さて、ここからは少し視点を変えて、小説家や表現者の言葉に耳を傾けてみたいと思います。消費行動の背景にある価値観や、私たちが無意識のうちに抱えている思いは、ときに作家たちの表現の中に鮮やかに映し出されることがあります。
先ほど触れた「失敗は成功への近道」という考え方は、失敗を学びや成長の糧として前向きに捉える姿勢です。しかし、そうした前向きな失敗観を軽々と超えるような思想を体現していたのが小説家の西村賢太さんです。
「自分自身のことを書く」という私小説は純文学の大きな柱の一つとして存在しますが、そういった私小説は戦後、あまり書かれなくなりました。
高度成長期は、後に映画『ALWAYS三丁目の夕日』で描かれたようなみんなで前を向こうとする時代で、自虐的な作風は受け入れられなかったのです。
その後、バブルが崩壊しデフレが定着した2011年に『苦役列車』で芥川賞を受賞し、文壇に登場したのが西村さんです。
彼が異彩を放っていたのは、ご自身が「陰惨」と表現されているような不都合なことも逃げずに書いたからではないでしょうか。
それまでの美化が混じった私小説の流れをひっくり返せた、もしくはありのままの描写が受け入れられたのには、自虐に対して寛容となった世相が関係しているのでしょう。飾らずに、自虐的にもがく姿をさらけ出した作風が、時代にうまくマッチしたのです。

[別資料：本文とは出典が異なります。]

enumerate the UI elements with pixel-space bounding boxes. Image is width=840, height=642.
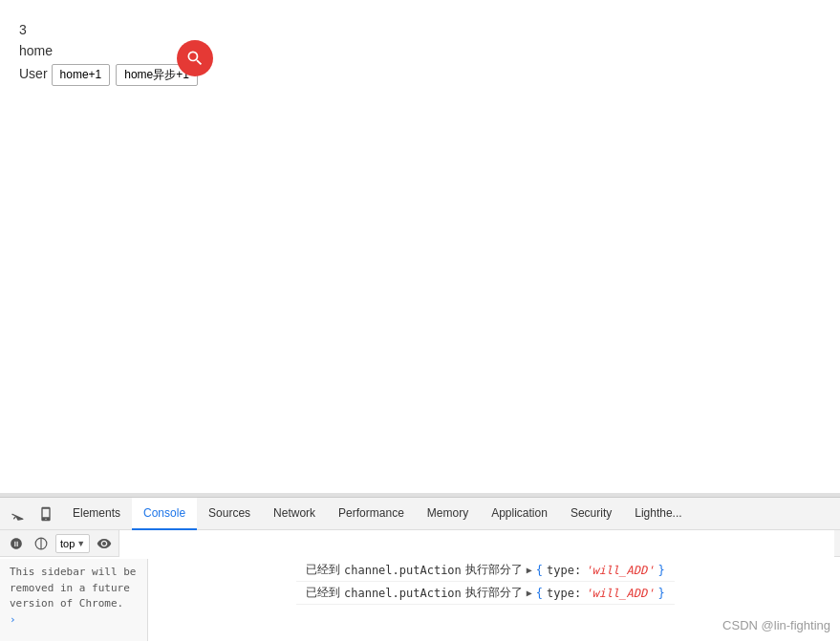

芥川賞を受賞した際、読者から「こんなにダメな人がいるんだから、自分はもっと頑張れる」という声が寄せられたことについて、西村さんは「それじゃ、ダメなんですけどね」と返したそうです。他人の失敗を見て安心するのではなく、自らの不完全さと向き合うことが大切だという示唆が、そこには込められていたのでしょう。
レジリエンスといった言葉を耳にすることが増えた今、金原ひとみさんの言葉を借りるとすれば、私たちは「絶望からしか起爆できない」のかもしれません。
そして、こうした「失敗を受け入れる力」が育まれてきたからこそ、選ばない消費も、社会に広く浸透してきたのではないでしょうか。